- [AVAILABLE DATA]:
*** Block opens ***

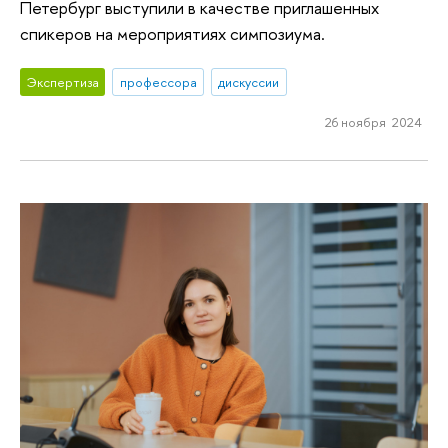
Петербург выступили в качестве приглашенных
спикеров на мероприятиях симпозиума.
Экспертиза
профессора
дискуссии
26 ноября 2024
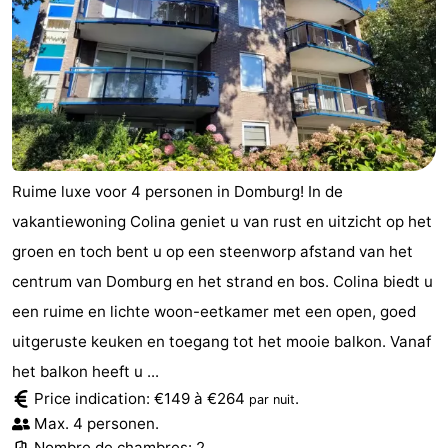
Het
Contact
Zwin
Ruime luxe voor 4 personen in Domburg! In de
vakantiewoning Colina geniet u van rust en uitzicht op het
groen en toch bent u op een steenworp afstand van het
centrum van Domburg en het strand en bos. Colina biedt u
een ruime en lichte woon-eetkamer met een open, goed
uitgeruste keuken en toegang tot het mooie balkon. Vanaf
het balkon heeft u ...
Price indication: €149 à €264
.
par nuit
Max. 4 personen.
Nombre de chambres: 2.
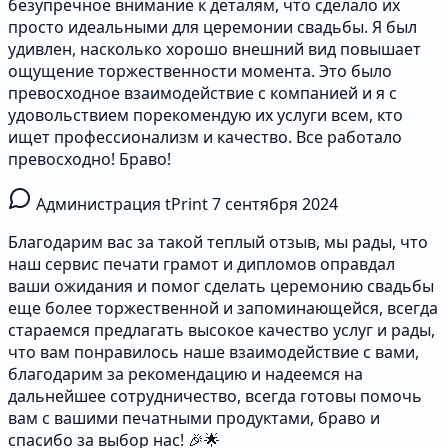
безупречное внимание к деталям, что сделало их
просто идеальными для церемонии свадьбы. Я был
удивлен, насколько хорошо внешний вид повышает
ощущение торжественности момента. Это было
превосходное взаимодействие с компанией и я с
удовольствием порекомендую их услуги всем, кто
ищет профессионализм и качество. Все работало
превосходно! Браво!
Администрация tPrint
7 сентября 2024
Благодарим вас за такой теплый отзыв, мы рады, что
наш сервис печати грамот и дипломов оправдал
ваши ожидания и помог сделать церемонию свадьбы
еще более торжественной и запоминающейся, всегда
стараемся предлагать высокое качество услуг и рады,
что вам понравилось наше взаимодействие с вами,
благодарим за рекомендацию и надеемся на
дальнейшее сотрудничество, всегда готовы помочь
вам с вашими печатными продуктами, браво и
спасибо за выбор нас! 🎉🌟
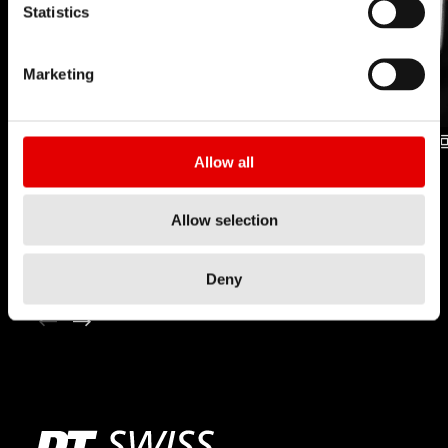
Statistics
Marketing
Allow all
TECNOLOGÍA
TECNOLOGÍA
INCONTROL
INCONTROL
Allow selection
HORQUILLAS
AMORTIGUADORES
Deny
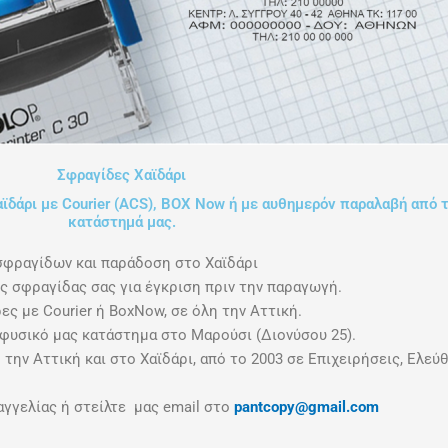
Σφραγίδες Χαϊδάρι
ϊδάρι με Courier (ACS), ΒΟΧ Now ή με αυθημερόν παραλαβή από 
κατάστημά μας.
σφραγίδων και παράδοση στο Χαϊδάρι
ς σφραγίδας σας για έγκριση πριν την παραγωγή.
ες με Courier ή BoxNow, σε όλη την Αττική.
φυσικό μας κατάστημα στο Μαρούσι (Διονύσου 25).
την Αττική και στο Χαϊδάρι, από το 2003 σε Επιχειρήσεις, Ελεύ
γελίας ή στείλτε μας email στο
pantcopy@gmail.com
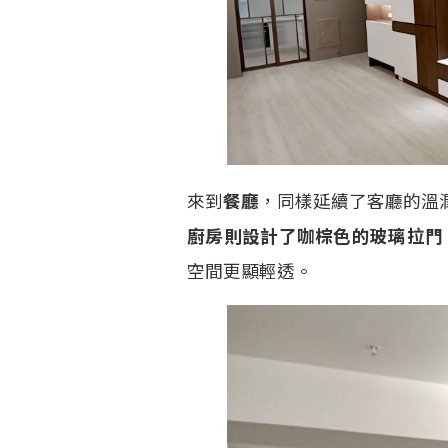
來到
餐廳
，同樣延續了客廳的溫
廚房則設計了咖棕色的玻璃拉門
空間更顯輕透。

*** Block closes ***

- [REQUIRED WORK]:
In your copy, include every record word for word but no pictures.

- [RESULT OF THIS TASK]:
Петербург выступили в качестве приглашенных
спикеров на мероприятиях симпозиума.
Экспертиза
профессора
дискуссии
26 ноября 2024
Het
Contact
Zwin
Ruime luxe voor 4 personen in Domburg! In de
vakantiewoning Colina geniet u van rust en uitzicht op het
groen en toch bent u op een steenworp afstand van het
centrum van Domburg en het strand en bos. Colina biedt u
een ruime en lichte woon-eetkamer met een open, goed
uitgeruste keuken en toegang tot het mooie balkon. Vanaf
het balkon heeft u ...
Price indication: €149 à €264
.
par nuit
Max. 4 personen.
Nombre de chambres: 2.
безупречное внимание к деталям, что сделало их
просто идеальными для церемонии свадьбы. Я был
удивлен, насколько хорошо внешний вид повышает
ощущение торжественности момента. Это было
превосходное взаимодействие с компанией и я с
удовольствием порекомендую их услуги всем, кто
ищет профессионализм и качество. Все работало
превосходно! Браво!
Администрация tPrint
7 сентября 2024
Благодарим вас за такой теплый отзыв, мы рады, что
наш сервис печати грамот и дипломов оправдал
ваши ожидания и помог сделать церемонию свадьбы
еще более торжественной и запоминающейся, всегда
стараемся предлагать высокое качество услуг и рады,
что вам понравилось наше взаимодействие с вами,
благодарим за рекомендацию и надеемся на
дальнейшее сотрудничество, всегда готовы помочь
вам с вашими печатными продуктами, браво и
спасибо за выбор нас! 🎉🌟
Statistics
Marketing
Allow all
TECNOLOGÍA
TECNOLOGÍA
INCONTROL
INCONTROL
Allow selection
HORQUILLAS
AMORTIGUADORES
Deny
Σφραγίδες Χαϊδάρι
ϊδάρι με Courier (ACS), ΒΟΧ Now ή με αυθημερόν παραλαβή από 
κατάστημά μας.
σφραγίδων και παράδοση στο Χαϊδάρι
ς σφραγίδας σας για έγκριση πριν την παραγωγή.
ες με Courier ή BoxNow, σε όλη την Αττική.
φυσικό μας κατάστημα στο Μαρούσι (Διονύσου 25).
την Αττική και στο Χαϊδάρι, από το 2003 σε Επιχειρήσεις, Ελεύ
γελίας ή στείλτε μας email στο
pantcopy@gmail.com
來到
餐廳
，同樣延續了客廳的溫
廚房則設計了咖棕色的玻璃拉門
空間更顯輕透。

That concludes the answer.